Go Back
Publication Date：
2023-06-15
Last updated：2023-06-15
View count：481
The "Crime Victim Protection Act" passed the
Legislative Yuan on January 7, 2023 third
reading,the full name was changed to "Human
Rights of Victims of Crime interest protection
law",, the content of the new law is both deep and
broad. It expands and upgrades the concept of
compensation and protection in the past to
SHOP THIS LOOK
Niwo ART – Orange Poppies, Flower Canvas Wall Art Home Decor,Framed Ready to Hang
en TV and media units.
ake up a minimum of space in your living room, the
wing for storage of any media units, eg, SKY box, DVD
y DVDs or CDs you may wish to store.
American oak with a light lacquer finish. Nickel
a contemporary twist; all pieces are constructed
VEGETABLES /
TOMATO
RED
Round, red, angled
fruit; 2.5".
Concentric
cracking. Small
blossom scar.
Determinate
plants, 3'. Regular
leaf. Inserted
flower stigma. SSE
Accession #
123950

——

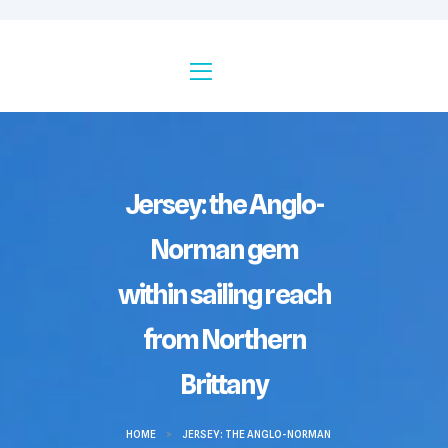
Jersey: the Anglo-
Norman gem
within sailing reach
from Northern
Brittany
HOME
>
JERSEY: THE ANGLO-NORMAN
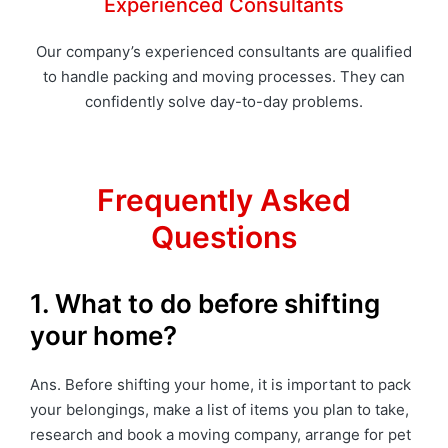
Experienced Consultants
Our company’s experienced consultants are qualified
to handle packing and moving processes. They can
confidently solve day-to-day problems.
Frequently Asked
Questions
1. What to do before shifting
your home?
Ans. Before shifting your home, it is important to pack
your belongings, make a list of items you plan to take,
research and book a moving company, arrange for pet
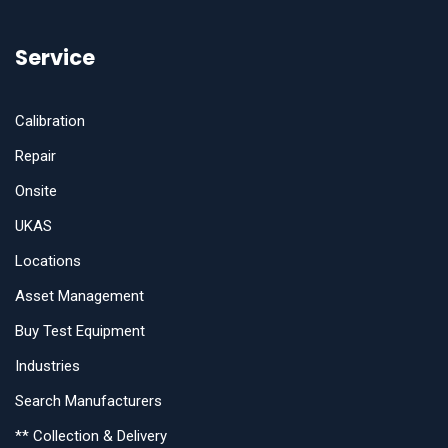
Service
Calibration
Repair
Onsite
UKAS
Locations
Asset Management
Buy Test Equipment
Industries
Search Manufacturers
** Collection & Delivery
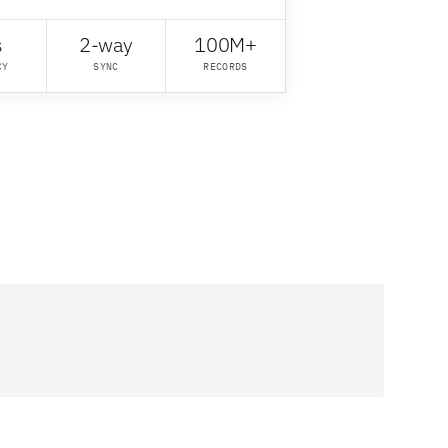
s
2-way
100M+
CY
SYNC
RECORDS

——

• PROBLEM STATEMENT: The word "moving" may appear on some lines of these records; state how many such lines there are, and nothing else.

• WRITTEN ANSWER: 2